И тем самым ответил на проблемное «в-третьих», не дав тому стать проблемой. Появление массива переводной литературы в России, развивающейся, как бы ни страдали славянофилы, по петровской культурной модели, сделалось необходимо с наступления Нового времени, то есть с XVII века. Ситуация преемственна и для Новейшего: тип культуры сохраняется. Вот уже четвертый век нашим писателям, для того чтобы создавать своё, надо находиться внутри «чужого», «другого». Практика недвусмысленно показала, что наша литературная жизнь, став чисто «внутренней» (как это было в пору холодной войны, за пресловутым занавесом), оказывается крайне бедной. Томы и томы производственных романов, библиотеки деревенской прозы, среди авторов которой, увы, званых существенно больше, чем избранных… Советские формы романа, возникшие внутри стены, нежизнеспособны. Интеграция нашей культуры в общеевропейское пространство необходима как фактор, парадоксально определяющий и даже обуславливающий нашу культурную идентичность.

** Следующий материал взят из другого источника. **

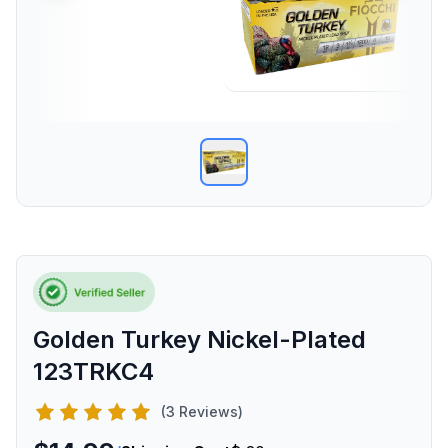
Golden Turkey Nickel-Plated
123TRKC4
(3 Reviews)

Меж тем самый важный вопрос касается не хронологического порядка восприятия произведений, не замкнутости или разомкнутости литературного процесса. Как роман?! Почему роман?! Ведь еще в 20—30-е годы ему была предсказана неминуемая бесславная гибель! Ведь сам жанр был, казалось, обречен на исчезновение! И что же — опять?!
Концептуальная статья на тему гибели романа принадлежит Осипу Мандельштаму, и вот почему: в 20-е годы по обстоятельствам жизни поэт был вынужден постоянно знакомиться с новинками западной литературы и много переводить. Довольно быстро он уловил некую общую тенденцию, в результате чего появилась статья «Конец романа» (1922), которая, как пишут П. Нерлер и А. Никитаев в комментариях ко второму тому Собрания сочинений (1993), есть «одно из важных и наиболее оригинальных звеньев в системе общих рассуждений Мандельштама о литературном процессе как целостности в его соотнесенности с социально-историческим развитием. Вопрос о кризисе романа как жанра был в те годы одной из актуальных эстетических проблем».
Что же имел в виду Мандельштам, предрекая «конец романа»? Определяя его как «композиционно замкнутое, протяженное и законченное в себе повествование о судьбе одного лица или целой группы лиц», он отмечал, что особая «заинтересованность» автора в судьбе героя и «искусство заинтересовывать судьбой» читателя являются и жанрообразующим, и жизнетворческим фактором. «Вплоть до последних дней роман был центральной насущной необходимостью и организованной формой европейского искусства. „Манон Леско“, „Вертер“, „Анна Каренина“, „Давид Копперфильд“, „Красное и черное“ Стендаля, „Шагреневая кожа“, „Мадам Бовари“ — были столько же художественными событиями, сколько и событиями в общественной жизни. Происходило массовое самопознание современников, глядевших в зеркало романа, и массовое подражание, приспособление современников к типическим организмам романа. Роман воспитывал целые поколения, он был эпидемией, общественной модой, школой и религией».
Что же касается романного героя, то Мандельштам намечает вехи его эволюции. «Если первоначально действующие лица романа были люди необыкновенные, герои, или уже одаренные необычайными мыслями и чувствами, то на склоне европейского романа наблюдается обратное явление: героем романа становится обыкновенный человек, с обыкновенными чувствами и мыслями, и центр тяжести переносится на социальную мотивировку, то есть настоящим действующим лицом является уже общество, как, например, у Бальзака или у Золя».
В таком случае, рассуждал Мандельштам, разговор идет об осознании роли личности в истории. В XIX веке благодаря Наполеону эта роль осознавалась как чрезвычайно высокая; отсюда десятки «романов удачи» у Бальзака. При этом «крупнейшее событие XIX века — Парижская коммуна — до сих пор не нашло достаточно убедительного отражения в романе, и до сих пор книга Lessagaré, простая хроника, является единственным настоящим ‘Романом парижской коммуны’». Это значит, что, когда в движение приводятся классы общества, человеческие множества, роль личности существенно падает; но ведь «мера романа — человеческая биография или система биографий». Новый романист, почувствовавший, что отдельной человеческой судьбы более не существует, предпринял ряд усилий для спасения жанра; успехом они не увенчались. И потому «дальнейшая судьба романа будет не чем иным, как историей распыления биографии как формы личного существования, даже больше, чем распыления, катастрофической гибели биографии».